Tuesday , July 27 2021

This is the prototype of the OnePlus 5G phone



It may have been hidden in a thick plastic case and locked in a plastic cube, but the MWC 2019 OnePlus has first shown a prototype of its first 5G phone. The device is connected to a local 5G base station with a mmWave connection, a 5G version that focuses on high bandwidth at the expense of the bandwidth. Over the past few days, the company has recently confirmed via a Finnish carrier that it expects to release it in the second quarter of this year.

In addition to showing what is happening on the device screen, OnePlus did not share too many new details about the device except to say it is a brand new device, not an upgrade to an existing phone. However, the company said the device could reach a maximum speed of 500 Mbps, although the demo content (60 fps HD stream) uses only about 15 Mbps. It also looked like the screen of the device had nothing, though it could have been hidden for these demonstrations.

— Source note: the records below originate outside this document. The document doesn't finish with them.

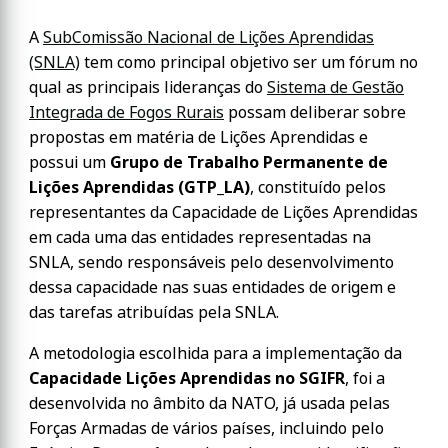
A
SubComissão Nacional de Lições Aprendidas
(SNLA)
tem como principal objetivo ser um fórum no
qual as principais lideranças do
Sistema de Gestão
Integrada de Fogos Rurais
possam deliberar sobre
propostas em matéria de Lições Aprendidas e
possui um
Grupo de Trabalho Permanente de
Lições Aprendidas (GTP_LA)
, constituído pelos
representantes da Capacidade de Lições Aprendidas
em cada uma das entidades representadas na
SNLA, sendo responsáveis pelo desenvolvimento
dessa capacidade nas suas entidades de origem e
das tarefas atribuídas pela SNLA.
A metodologia escolhida para a implementação da
Capacidade Lições Aprendidas no SGIFR
, foi a
desenvolvida no âmbito da NATO, já usada pelas
Forças Armadas de vários países, incluindo pelo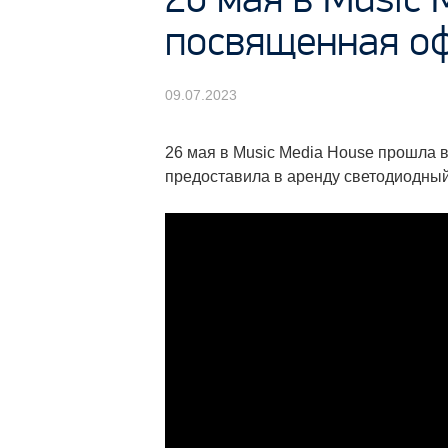
посвященная о
09.07.2023
26 мая в Music Media House прошла 
предоставила в аренду светодиодный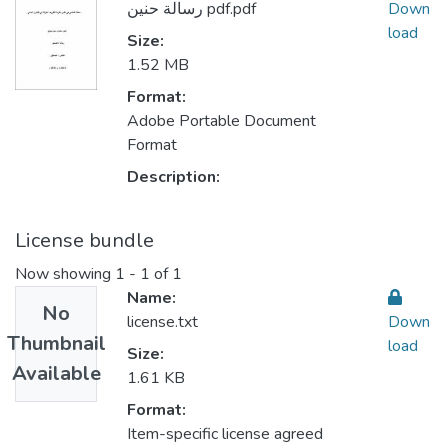
رسالة حنين pdf.pdf
Down
load
Size:
1.52 MB
Format:
Adobe Portable Document
Format
Description:
License bundle
Now showing
1 - 1 of 1
Name:
No
license.txt
Down
Thumbnail
load
Size:
Available
1.61 KB
Format:
Item-specific license agreed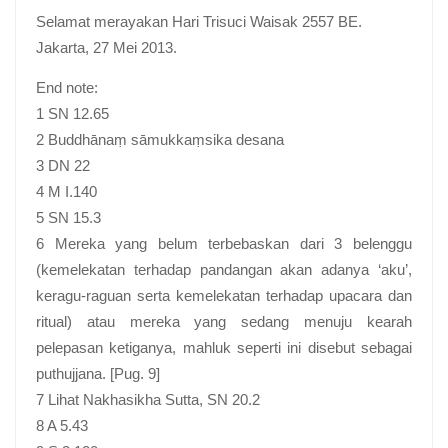
Selamat merayakan Hari Trisuci Waisak 2557 BE.
Jakarta, 27 Mei 2013.
End note:
1 SN 12.65
2 Buddhānaṃ sāmukkaṃsika desana
3 DN 22
4 M I.140
5 SN 15.3
6 Mereka yang belum terbebaskan dari 3 belenggu
(kemelekatan terhadap pandangan akan adanya ‘aku’,
keragu-raguan serta kemelekatan terhadap upacara dan
ritual) atau mereka yang sedang menuju kearah
pelepasan ketiganya, mahluk seperti ini disebut sebagai
puthujjana. [Pug. 9]
7 Lihat Nakhasikha Sutta, SN 20.2
8 A 5.43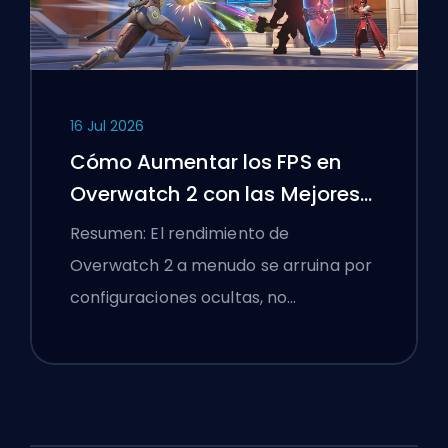
16 Jul 2026
Cómo Aumentar los FPS en
Overwatch 2 con las Mejores
Configuraciones
Resumen: El rendimiento de
Overwatch 2 a menudo se arruina por
configuraciones ocultas, no…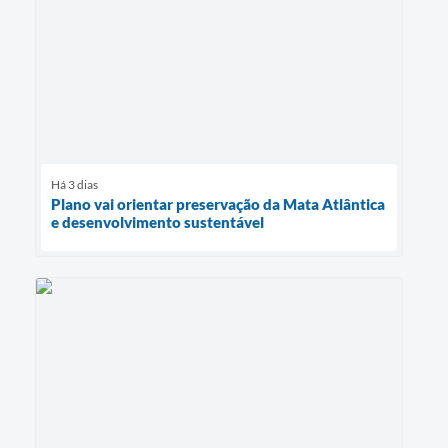
Há 3 dias
Plano vai orientar preservação da Mata Atlântica
e desenvolvimento sustentável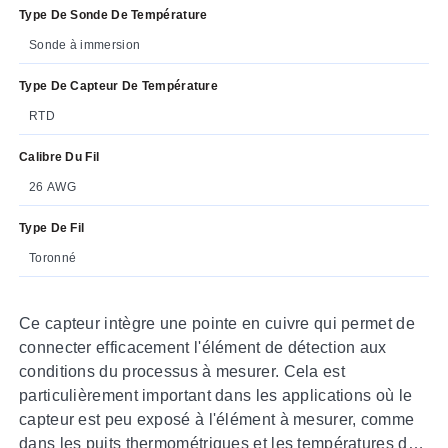
Type De Sonde De Température
Sonde à immersion
Type De Capteur De Température
RTD
Calibre Du Fil
26 AWG
Type De Fil
Toronné
Ce capteur intègre une pointe en cuivre qui permet de
connecter efficacement l'élément de détection aux
conditions du processus à mesurer. Cela est
particulièrement important dans les applications où le
capteur est peu exposé à l'élément à mesurer, comme
dans les puits thermométriques et les températures de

The phone was enclosed in a thick plastic case that hid many of its key details.
Photo by John Porter / The Verge

Earlier, OnePlus confirmed that the phone would be equipped with a Snapdragon 855 processor, and Chief Executive Officer said it would probably cost $ 200 to $ 300 more than 4G equivalent.

The content displayed on the 5G device was a stream of Ace Combat 7 provided by Shadow, a cloud game service between different platforms. Although we were unable to play a game using the touch screen on the phone, we were equipped with an Xbox One controller that was connected to the phone via Bluetooth. The game itself is transmitted directly from the cloud from a server located in Amsterdam.

Since the 5G network in Spain is not yet widely available, the actual 5G part of the link is limited to a small mmWave base station installed through the Qualcomm stand. From this base station, traffic passes through the more traditional internet network to the cloud-based server.

This setting meant that there are many variables that affect the connection speed. Whether this is the Bluetooth connection of the controller or the fact that the phone communicates with a remote server over a network that is predominantly not 5G, the game itself is lagging behind. I would push an analog stick and half a second later the plane on the screen would react. Playing a complete computer game on a mobile phone is new as proof of the concept, but the demonstration does not show how 5G can make it viable.

Eventually, the demonstration raised some unpleasant issues about the realities of early 5G deployment. Without broad support from telecoms, there will still be many barriers in the network that will limit its potential speed. Then, as services like Shadow were originally designed to work on 4G networks, they would not want to rely too much on the needy speeds that 5G can do. I have no doubt that the 70 Mbps connection needed for a 4K game flow will be possible one day, but we are not there yet.